Your Healing Isn’t a Fix
It’s a Process
We often treat healing like it’s a fix-it ticket. Something breaks. We patch it up. We get back to life.
But pain — especially persistent pain — doesn’t follow that kind of script.
True healing isn’t about undoing damage.
It’s about adapting to new realities, regaining trust, and learning how to move forward, even when things don’t go “back to normal.”
In fact, thinking of healing as “fixing” can trap us in a loop of frustration:
• If I’m not back to 100%, am I broken?
• If the scan looks fine, why do I still hurt?
• If the treatment didn’t work, is something wrong with me?
These questions aren’t signs of failure. They’re signs that the “fix-it model” of healing is incomplete.
Healing is an Adaptive Process
When your nervous system experiences pain, especially over time, it can become more protective, not because something is still broken, but because your system learned that certain movements, emotions, or memories might be dangerous.
This is called central sensitization, and it’s well-documented in chronic pain conditions (Woolf, 2011).
Healing, then, becomes a process of rewiring: slowly changing those learned danger signals into signals of safety.
Not through force.
Through curiosity.
Through context.
Through connection.
It’s Not Linear — and That’s Normal
Healing doesn’t follow a straight line.
There will be setbacks. Plateaus. Unexpected wins.
Think of it less like a staircase and more like a spiral: each loop bringing you back to familiar ground, but with a new perspective, a new capacity.
Just because pain flares doesn’t mean you’re back at zero.
Progress is about capacity, not perfection.
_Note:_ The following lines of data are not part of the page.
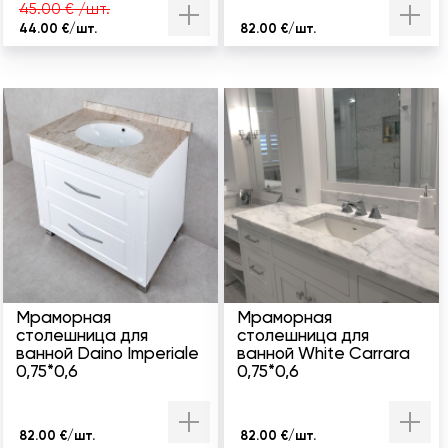
45.00 € /шт.
44.00 €/шт.
82.00 €/шт.
Мраморная
Мраморная
столешница для
столешница для
ванной Daino Imperiale
ванной White Carrara
0,75*0,6
0,75*0,6
82.00 €/шт.
82.00 €/шт.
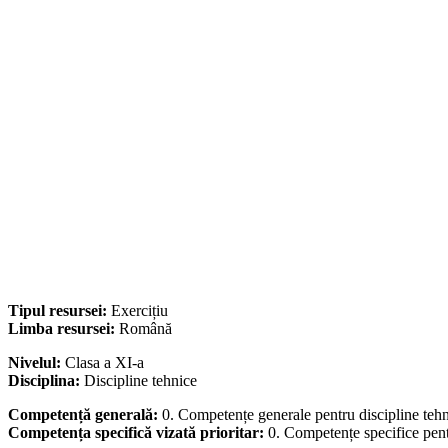
Tipul resursei:
Exercițiu
Limba resursei:
Română
Nivelul:
Clasa a XI-a
Disciplina:
Discipline tehnice
Competență generală:
0. Competențe generale pentru discipline teh
Competența specifică vizată prioritar:
0. Competențe specifice pent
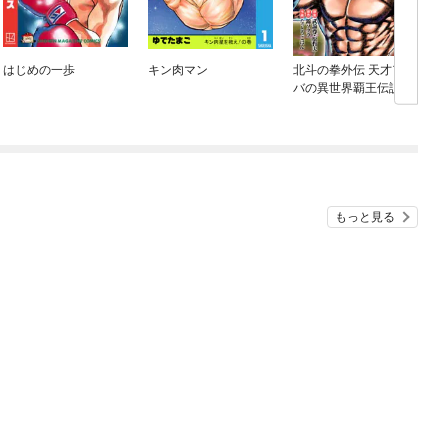
はじめの一歩
キン肉マン
北斗の拳外伝 天才アミ
バの異世界覇王伝説
もっと見る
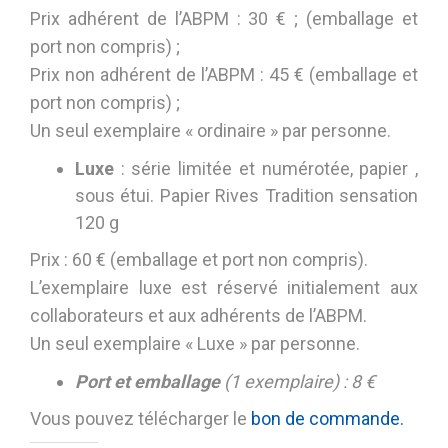
Prix adhérent de l’ABPM : 30 € ; (emballage et
port non compris) ;
Prix non adhérent de l’ABPM : 45 € (emballage et
port non compris) ;
Un seul exemplaire « ordinaire » par personne.
Luxe
: série limitée et numérotée, papier ,
sous étui. Papier Rives Tradition sensation
120 g
Prix : 60 € (emballage et port non compris).
L’exemplaire luxe est réservé initialement aux
collaborateurs et aux adhérents de l’ABPM.
Un seul exemplaire « Luxe » par personne.
Port et emballage
(1 exemplaire) : 8 €
Vous pouvez télécharger le
bon de commande.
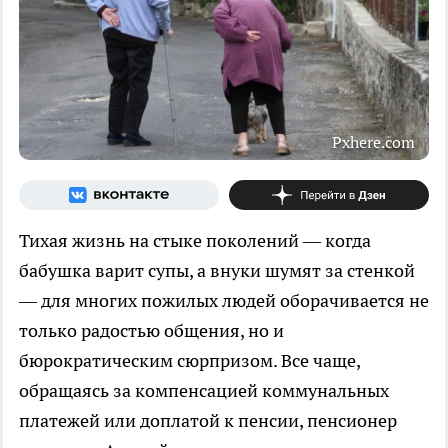
Pxhere.com
Тихая жизнь на стыке поколений — когда
бабушка варит супы, а внуки шумят за стенкой
— для многих пожилых людей оборачивается не
только радостью общения, но и
бюрократическим сюрпризом. Все чаще,
обращаясь за компенсацией коммунальных
платежей или доплатой к пенсии, пенсионер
The Language of “Fixing” Is Part of the Problem
When clinicians talk in terms of “realignment,” “damage,” or “correction,” they often unintentionally reinforce fragility.
Instead, we can reframe:
• “Your spine is out of place.” ➤ “Your back is sensitive, not broken.”
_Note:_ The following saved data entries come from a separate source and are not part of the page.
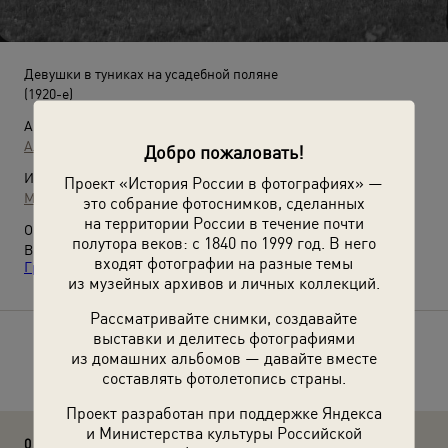
Девушки в туниках на усадебной поляне
(1920-е)
Автор:
Александр Гринберг
Добро пожаловать!
Источники:
Проект «История России в фотографиях» —
МАММ / МДФ
это собрание фотоснимков, сделанных
на территории России в течение почти
О фотографии:
полутора веков: с 1840 по 1999 год. В него
Выставка
«Жертва ню. Эротические снимки Александра
входят фотографии на разные темы
Гринберга»
с этой фотографией.
из музейных архивов и личных коллекций.
Рассматривайте снимки, создавайте
выставки и делитесь фотографиями
Расскажите друзьям об этом фото
из домашних альбомов — давайте вместе
составлять фотолетопись страны.
Проект разработан при поддержке Яндекса
и Министерства культуры Российской
0 комментариев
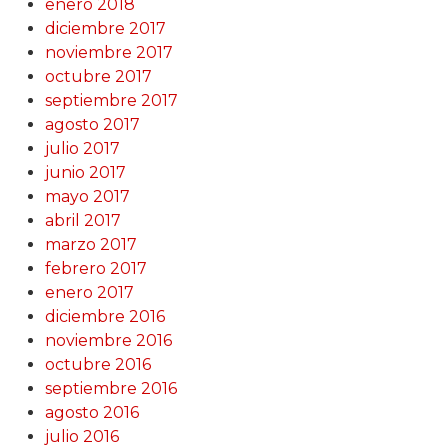
enero 2018
diciembre 2017
noviembre 2017
octubre 2017
septiembre 2017
agosto 2017
julio 2017
junio 2017
mayo 2017
abril 2017
marzo 2017
febrero 2017
enero 2017
diciembre 2016
noviembre 2016
octubre 2016
septiembre 2016
agosto 2016
julio 2016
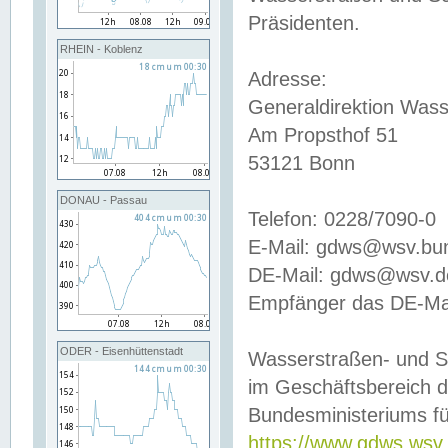
Präsidenten.
RHEIN - Koblenz
Adresse:
Generaldirektion Wass
Am Propsthof 51
53121 Bonn
DONAU - Passau
Telefon: 0228/7090-0
E-Mail: gdws@wsv.bu
DE-Mail: gdws@wsv.de-
Empfänger das DE-Mai
ODER - Eisenhüttenstadt
Wasserstraßen- und S
im Geschäftsbereich 
Bundesministeriums fü
https://www.gdws.wsv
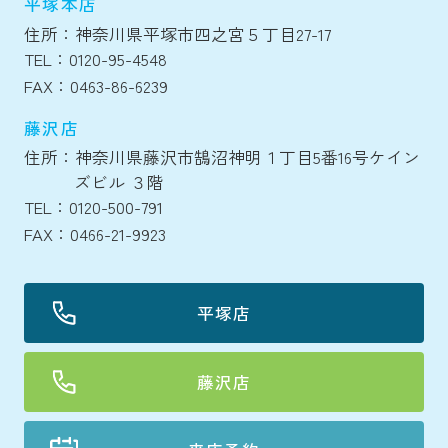
平塚本店
住所：神奈川県平塚市四之宮５丁目27-17
TEL：0120-95-4548
FAX：0463-86-6239
藤沢店
住所：神奈川県藤沢市鵠沼神明１丁目5番16号ケイン
ズビル ３階
TEL：0120-500-791
FAX：0466-21-9923
平塚店
藤沢店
• “We need to fix your posture.” ➤ “Let’s explore movements that feel strong and confident.”
Words shape beliefs. And beliefs shape healing.
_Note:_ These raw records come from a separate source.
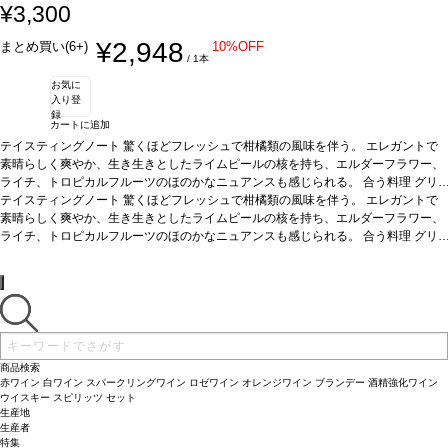
¥3,300
¥2,948
まとめ買い(6+)
10%OFF
/ 1本
お気に
入り登
録
カートに追加
テイスティングノート
驚くほどフレッシュで柑橘類の風味を伴う。 エレガントで
素晴らしく爽やか、生き生きとしたライムピールの核を持ち、エルダーフラワー、
ライチ、トロピカルフルーツのほのかなニュアンスも感じられる。
合う料理
グリ
ルしたエビ、マテガイ、帆立やムール貝などの魚介類料理、またそのままアペリテ
テイスティングノート
驚くほどフレッシュで柑橘類の風味を伴う。 エレガントで
ィフなどと好相性
素晴らしく爽やか、生き生きとしたライムピールの核を持ち、エルダーフラワー、
葡萄品種
モスカテル・デ・アレハンドリア 65%、ソーヴィニヨ
ン・ブラン 15%、ヴィウラ 10%、ヴィオニエ 5%、シャルドネ 5%
ライチ、トロピカルフルーツのほのかなニュアンスも感じられる。
合う料理
*本ヴィンテー
グリ
ジが在庫切れの場合、在庫があり価格が同様の場合は自動的に次のヴィンテージに
ルしたエビ、マテガイ、帆立やムール貝などの魚介類料理、またそのままアペリテ
変更されます、ご了承ください。
ィフなどと好相性
葡萄品種
モスカテル・デ・アレハンドリア 65%、ソーヴィニヨ
ン・ブラン 15%、ヴィウラ 10%、ヴィオニエ 5%、シャルドネ 5%
*本ヴィンテー
ジが在庫切れの場合、在庫があり価格が同様の場合は自動的に次のヴィンテージに
変更されます、ご了承ください。
商品検索
赤ワイン
白ワイン
スパークリングワイン
ロゼワイン
オレンジワイン
ブランデー
酒精強化ワイン
ウイスキー
スピリッツ
セット
生産地
生産者
特集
Regenerative Healing Is Ongoing
Healing isn’t a return to who you were before pain.
It’s a transformation.
Not just of tissue.
Of trust.
Of agency.
Of identity.
And that kind of healing isn’t something someone does to you.
It’s something you do with your body, with your experiences, and with support.
What Can You Do Right Now?
Start small. Here’s what you can try:
• Gentle movement, even when it’s imperfect.
• Curious reflection: “What’s my body protecting me from?”
• Reframing setbacks as part of the process, not the end.
You’re not broken. You’re healing.
And that takes time, intention, and a little bit of wonder.